At that moment the lift started a juddering descent, resulting in relieved looks from the other occupant except me who glowered and Jube's who hollered "Chutes away!"

Outside

  It doesn't matter that my hedge had burnt down. I was fine in my nice new hiding place, up the nearest tree. Mel had ignored my cries down the walkie-talkie and every time I had tried to get her attention since all I had gotten back was fuzz. It didn't matter anyway. I guess that Professor X was staying in my head most of the time now for my protection because he had immediately known what I had done and had a go at me in my brain while Storm fixed the problem. It really scared me for a while because I thought that I was having another one of my turns. He was there telling me not to touch the bush while it was on fire and I just kept thinking that my brain was talking to me again.

  Once Storm had dowsed the flames she had turned to me and said with a sad look on her face "Kat honey you can manipulate fire as well remember? Why didn't you just put out the fire yourself?"

"I forget…" I said confused.

Anyway it doesn't matter because it turns out that this new tree of mine was really comfortable. Much more comfortable than my hedge. But my ass had gone to sleep so I had to leave the comfy tree and walk about for a while. Just as I had fallen on the floor (after getting my foot caught on a branch on my way down) I spotted Wolvie looking somewhat lost. He saw me but pretended he hadn't so I started to wave manically to catch his attention. Like a lot of other people did when I waved, the creepy clawed one ignored me. I wasn't going to have this so I grabbed the flashlight that I had brought down with me to help me see back to my hiding spot and shone it in his eyes.

  "Wolvie, woo woo!" He was glaring at me and looked as if he was about to pounce so I quickly turned the flashlight off and tried to blend into the background. It didn't seem to be working as he was walking towards me.

  "Kat why are you hugging the tree?"

  "I'm trying to see what it's like to be a tree." I lied.

  "I'm not even going to ask." He started to walk off but turned around and said "Hey, you haven't seen Ev and Jubes have you?"

  "Not in the last few hours.
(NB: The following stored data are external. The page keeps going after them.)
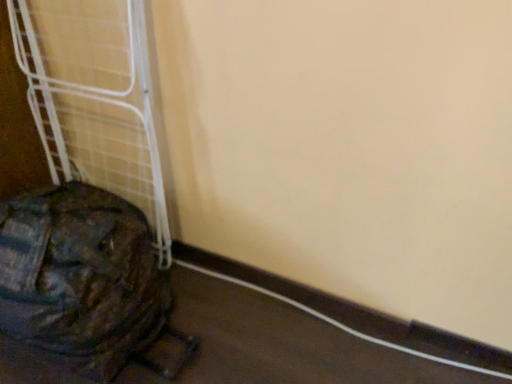 What do you see at coordinates (84, 280) in the screenshot? I see `camouflage fabric backpack at lower left` at bounding box center [84, 280].

Find the location of `camouflage fabric backpack at lower left`. camouflage fabric backpack at lower left is located at coordinates (84, 280).

Where is `camouflage fabric backpack at lower left`? camouflage fabric backpack at lower left is located at coordinates (84, 280). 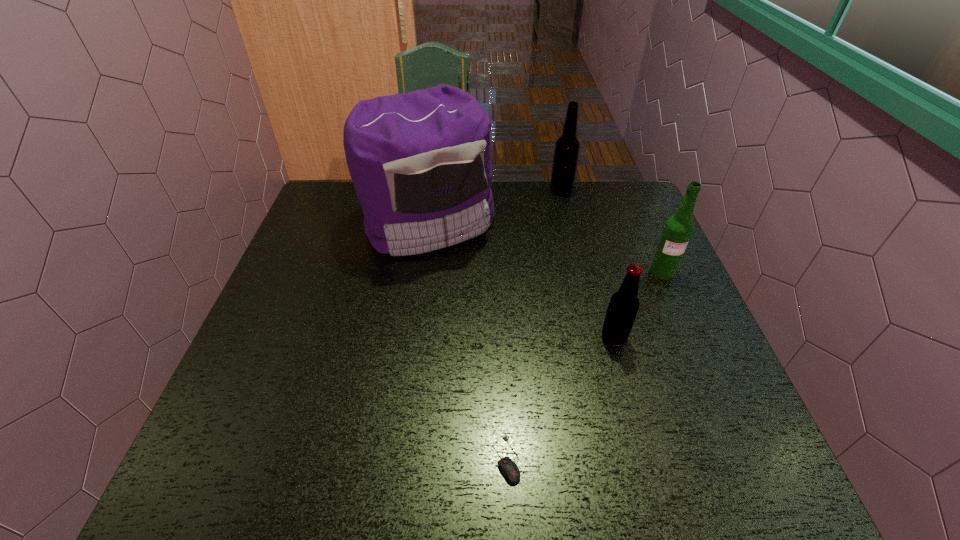 Identify the location of vacant space situated on the label of the rightmost object. The width and height of the screenshot is (960, 540). (704, 368).

Identify the location of free space located 0.320m on the back of the shortest beer bottle. The height and width of the screenshot is (540, 960). (588, 240).

The height and width of the screenshot is (540, 960). What are the coordinates of `free space located 0.140m on the right of the nearest object` in the screenshot? It's located at (598, 459).

Locate an element on the screen. This screenshot has height=540, width=960. backpack located in the far edge section of the desktop is located at coordinates (420, 162).

This screenshot has width=960, height=540. In order to click on beer bottle that is positioned at the far edge in this screenshot , I will do `click(566, 152)`.

At what (x,y) coordinates should I click in order to perform the action: click on object present at the near edge. Please return your answer as a coordinate pair (x, y). Image resolution: width=960 pixels, height=540 pixels. Looking at the image, I should click on (510, 470).

Image resolution: width=960 pixels, height=540 pixels. I want to click on object situated at the right edge, so click(678, 229).

Identify the location of vacant space at the far edge of the desktop. 502,192.

You are a GUI agent. You are given a task and a screenshot of the screen. Output one action in this format:
    pyautogui.click(x=<x>, y=<y>)
    Task: Click on the free space at the near edge
    
    Given the screenshot: What is the action you would take?
    pyautogui.click(x=371, y=453)

In the image, there is a desktop. Where is `free space at the left edge`? Image resolution: width=960 pixels, height=540 pixels. free space at the left edge is located at coordinates (269, 435). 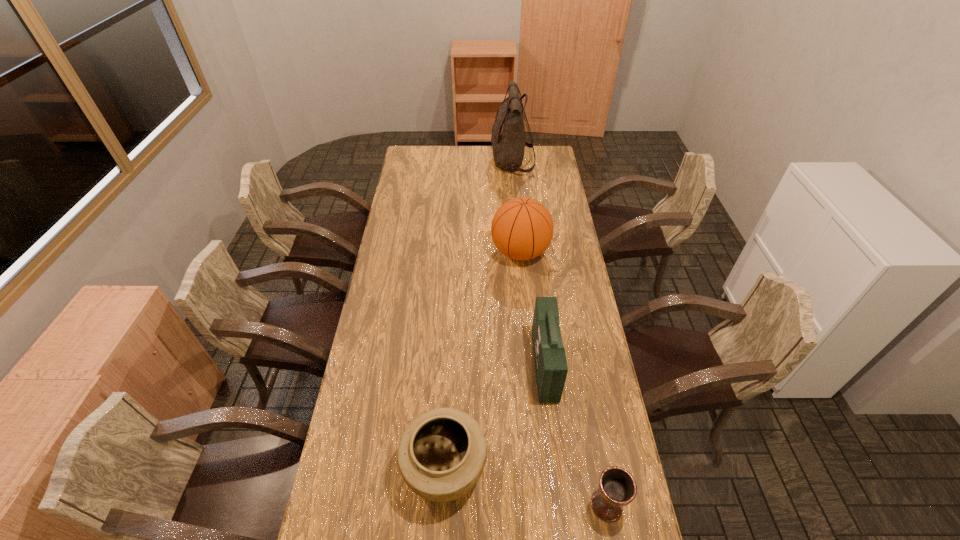 At what (x,y) coordinates should I click in order to perform the action: click on backpack. Please return your answer as a coordinate pair (x, y). The height and width of the screenshot is (540, 960). Looking at the image, I should click on (508, 143).

Find the location of a particular element. This screenshot has height=540, width=960. the tallest object is located at coordinates (508, 143).

You are a GUI agent. You are given a task and a screenshot of the screen. Output one action in this format:
    pyautogui.click(x=<x>, y=<y>)
    Task: Click on the second farthest object
    This screenshot has width=960, height=540.
    Given the screenshot: What is the action you would take?
    pyautogui.click(x=522, y=228)

I want to click on the third farthest object, so click(x=551, y=368).

This screenshot has height=540, width=960. Find the location of `the third shortest object`. the third shortest object is located at coordinates (551, 368).

Locate an element on the screen. This screenshot has height=540, width=960. pottery is located at coordinates (441, 455).

You are a GUI agent. You are given a task and a screenshot of the screen. Output one action in this format:
    pyautogui.click(x=<x>, y=<y>)
    Task: Click on the chalice
    This screenshot has height=540, width=960.
    Given the screenshot: What is the action you would take?
    pos(617,488)

You are a GUI agent. You are given a task and a screenshot of the screen. Output one action in this format:
    pyautogui.click(x=<x>, y=<y>)
    Task: Click on the free space located on the open flap of the backpack
    The height and width of the screenshot is (540, 960).
    Given the screenshot: What is the action you would take?
    pyautogui.click(x=434, y=162)

Identify the location of vacant region located on the open flap of the backpack. The height and width of the screenshot is (540, 960). (468, 162).

At what (x,y) coordinates should I click in order to perform the action: click on free space located 0.220m on the open flap of the backpack. Please return your answer as a coordinate pair (x, y). This screenshot has width=960, height=540. Looking at the image, I should click on point(450,162). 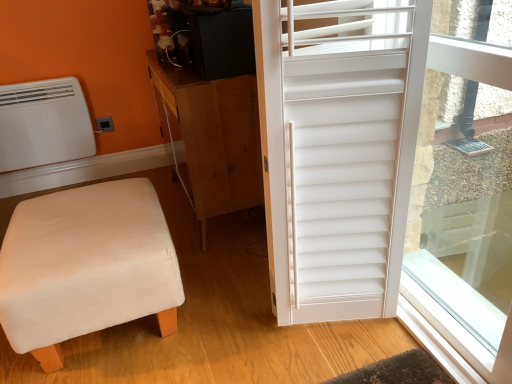 The image size is (512, 384). Find the location of `free location to the left of white matte shutter at right`. free location to the left of white matte shutter at right is located at coordinates (231, 321). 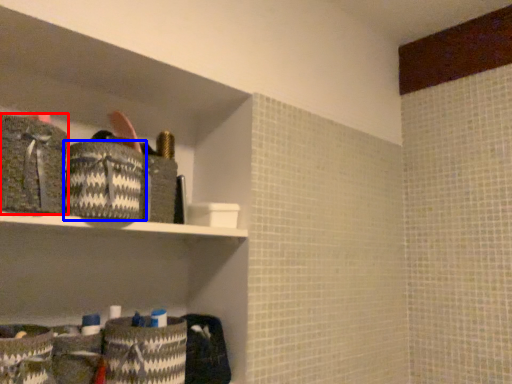 Question: Among these objects, which one is nearest to the camera, material (highlighted by a red box) or material (highlighted by a blue box)?

Choices:
 (A) material
 (B) material

Answer: (A) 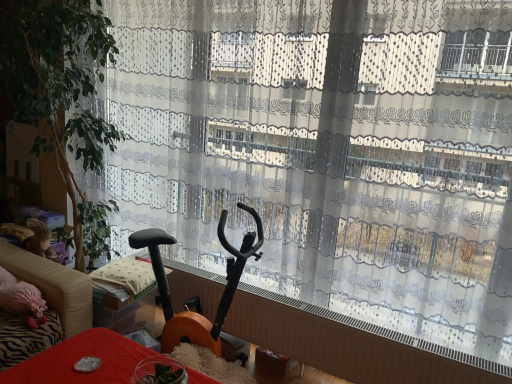 Question: Considering the relative sizes of translucent glass bowl at lower center, the first furniture in the front-to-back sequence, and beige fabric couch at left in the image provided, is translucent glass bowl at lower center, the first furniture in the front-to-back sequence, shorter than beige fabric couch at left?

Choices:
 (A) no
 (B) yes

Answer: (B)

Question: Is translucent glass bowl at lower center, the 2th furniture when ordered from back to front, thinner than beige fabric couch at left?

Choices:
 (A) yes
 (B) no

Answer: (A)

Question: From the image's perspective, is translucent glass bowl at lower center, placed as the 2th furniture when sorted from top to bottom, located above beige fabric couch at left?

Choices:
 (A) yes
 (B) no

Answer: (B)

Question: Can you confirm if translucent glass bowl at lower center, the first furniture in the front-to-back sequence, is taller than beige fabric couch at left?

Choices:
 (A) no
 (B) yes

Answer: (A)

Question: From a real-world perspective, is translucent glass bowl at lower center, the 2th furniture when ordered from back to front, physically below beige fabric couch at left?

Choices:
 (A) yes
 (B) no

Answer: (A)

Question: In terms of height, does green leafy plant at left look taller or shorter compared to translucent glass bowl at lower center, the 2th furniture when ordered from back to front?

Choices:
 (A) short
 (B) tall

Answer: (B)

Question: Is point (56, 109) closer or farther from the camera than point (74, 342)?

Choices:
 (A) farther
 (B) closer

Answer: (A)

Question: In the image, is green leafy plant at left on the left side or the right side of translucent glass bowl at lower center, acting as the first furniture starting from the bottom?

Choices:
 (A) right
 (B) left

Answer: (B)

Question: From a real-world perspective, is green leafy plant at left positioned above or below translucent glass bowl at lower center, the first furniture in the front-to-back sequence?

Choices:
 (A) below
 (B) above

Answer: (B)

Question: Is wooden matte exercise bike at center spatially inside green leafy plant at left, or outside of it?

Choices:
 (A) inside
 (B) outside

Answer: (B)

Question: Is wooden matte exercise bike at center in front of or behind green leafy plant at left in the image?

Choices:
 (A) front
 (B) behind

Answer: (A)

Question: Looking at their shapes, would you say wooden matte exercise bike at center is wider or thinner than green leafy plant at left?

Choices:
 (A) thin
 (B) wide

Answer: (A)

Question: From a real-world perspective, is wooden matte exercise bike at center physically located above or below green leafy plant at left?

Choices:
 (A) above
 (B) below

Answer: (B)

Question: From a real-world perspective, is beige fabric couch at left positioned above or below translucent glass bowl at lower center, the first furniture in the front-to-back sequence?

Choices:
 (A) above
 (B) below

Answer: (A)

Question: Considering the relative positions of beige fabric couch at left and translucent glass bowl at lower center, placed as the 2th furniture when sorted from top to bottom, in the image provided, is beige fabric couch at left to the left or to the right of translucent glass bowl at lower center, placed as the 2th furniture when sorted from top to bottom,?

Choices:
 (A) right
 (B) left

Answer: (B) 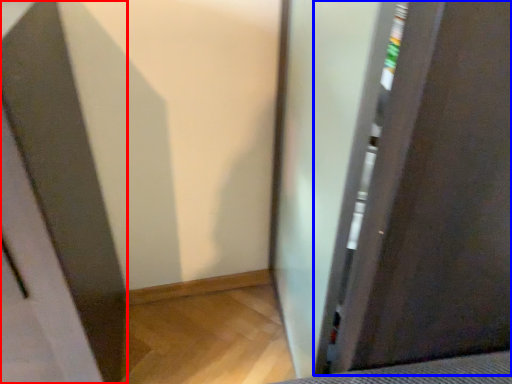 Question: Which object appears closest to the camera in this image, screen door (highlighted by a red box) or screen door (highlighted by a blue box)?

Choices:
 (A) screen door
 (B) screen door

Answer: (A) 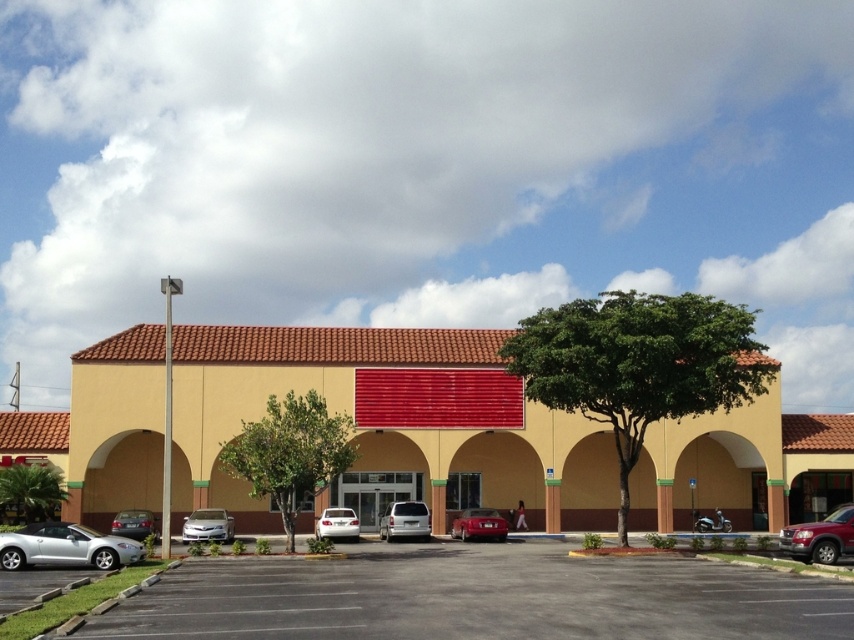 You are standing in front of the commercial building and want to take a photo of the two points marked on the image. Which point, point (387, 520) or point (132, 520), will appear closer to the bottom of the photo?

Point (132, 520) will appear closer to the bottom of the photo because it is closer to the camera than point (387, 520).

You are standing in the parking lot and want to enter the yellow stucco building at center. Which direction should you walk relative to the silver metallic sedan at lower left?

You should walk towards the right side relative to the silver metallic sedan at lower left to reach the yellow stucco building at center. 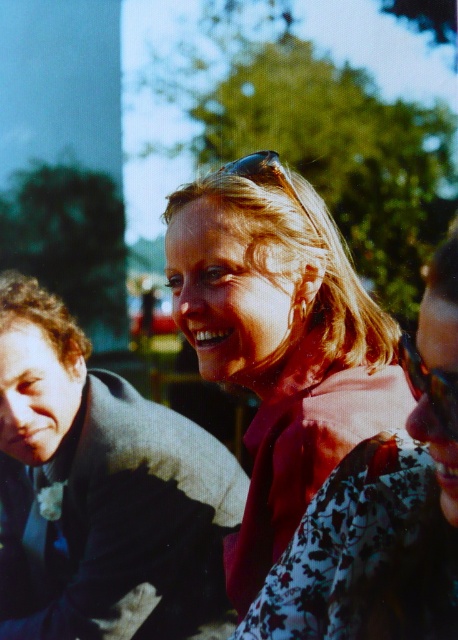 Question: Does pink fabric at center lie in front of clear plastic sunglasses at center?

Choices:
 (A) yes
 (B) no

Answer: (A)

Question: Can you confirm if dark gray suit at left is wider than clear plastic sunglasses at center?

Choices:
 (A) no
 (B) yes

Answer: (B)

Question: Which of these objects is positioned farthest from the pink fabric at center?

Choices:
 (A) translucent plastic goggles at lower right
 (B) clear plastic sunglasses at center

Answer: (A)

Question: Which point appears farthest from the camera in this image?

Choices:
 (A) (415, 381)
 (B) (333, 364)
 (C) (208, 602)
 (D) (265, 148)

Answer: (D)

Question: Which point is farther to the camera?

Choices:
 (A) (315, 193)
 (B) (218, 236)

Answer: (A)

Question: Is dark gray suit at left to the right of pink fabric at center from the viewer's perspective?

Choices:
 (A) no
 (B) yes

Answer: (A) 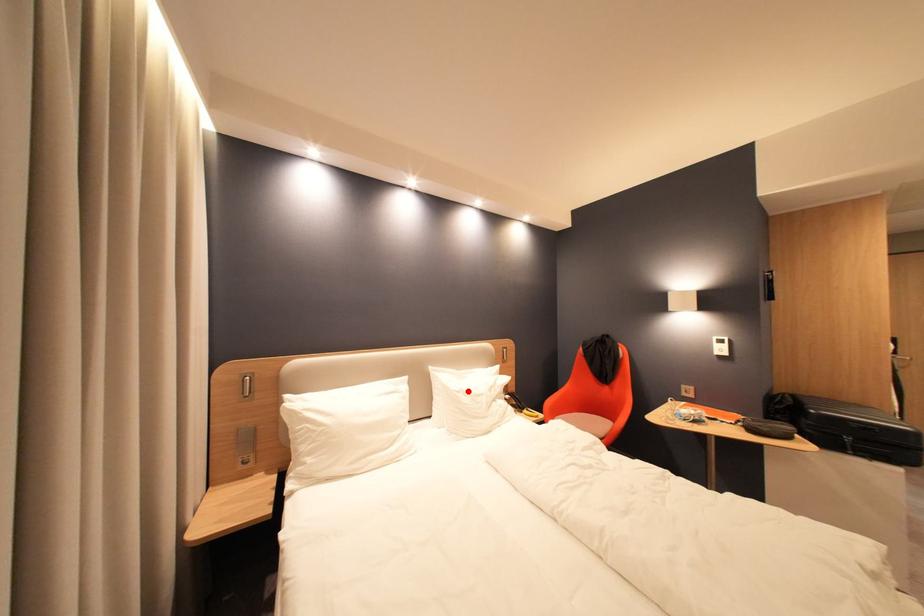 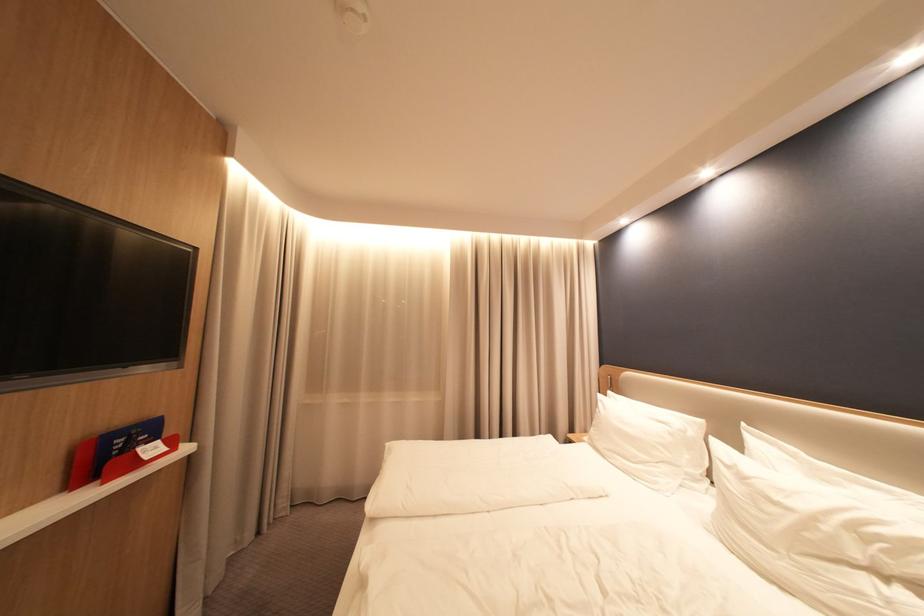 Locate, in the second image, the point that corresponds to the highlighted location in the first image.

(737, 464) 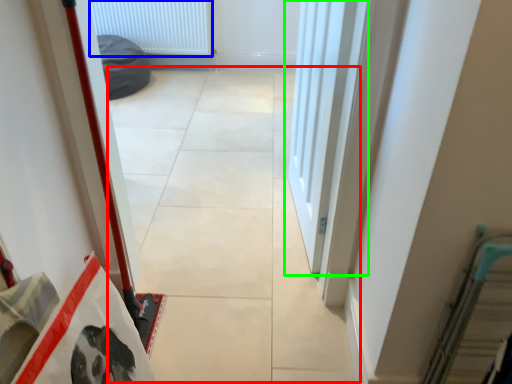 Question: Considering the real-world distances, which object is farthest from concrete (highlighted by a red box)? radiator (highlighted by a blue box) or door (highlighted by a green box)?

Choices:
 (A) radiator
 (B) door

Answer: (A)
Why?"

  "It doesn't matter, never mind." As Wolvie walked off he truly looked worried. I wonder what was going on, what had happened to Jubilee and Evelyn. I feel like a Twinkie, When theirs a moment I'm gonna go get one.

Remy's Bedroom

It was a well known fact with the occupant's of the mansion that Remy was perhaps the heaviest sleeper ever known to mutanity (barring perhaps Kat) and this was the knowledge we was hoping to capitalise on. I was armed with the bungee cord necessary for this prank to be successful and began to bind Remy to his bed all the while Jubilee poured the "Calumet" contents of the florescent glow sticks that you get at Halloween liberally over him. We then retreated to the door looking triumphantly at the glowing body lighting the darkened room that was secured to the bed with bungee cord.

"Mission 2 is a success Admiral" I grinned wickedly

Scott's Classroom

"Good work soldier" Jube's announced as we lent against the wall to revel in our success.

"He won't even notice, until it's too late!" I giggled

I was referring tot the pornographic images we had placed in strategic places around Scott's room, some placed in obvious places like his handout folder which would result in Scott's heavy embarrassment as the pictures would inevitably fall out. Other images were placed in places that would go unnoticed for several years and so the embarrassment would live on for years to come. The prank was made even sweeter due to the fact that it was Wolverine's magazine we had sliced and diced in order to create this prank meaning that Scott would have a very angry Wolverine to face when this all came out. I laughed demonically savouring the moment, however like every evil genius I was pulled back to reality by an annoying side kick prodding me.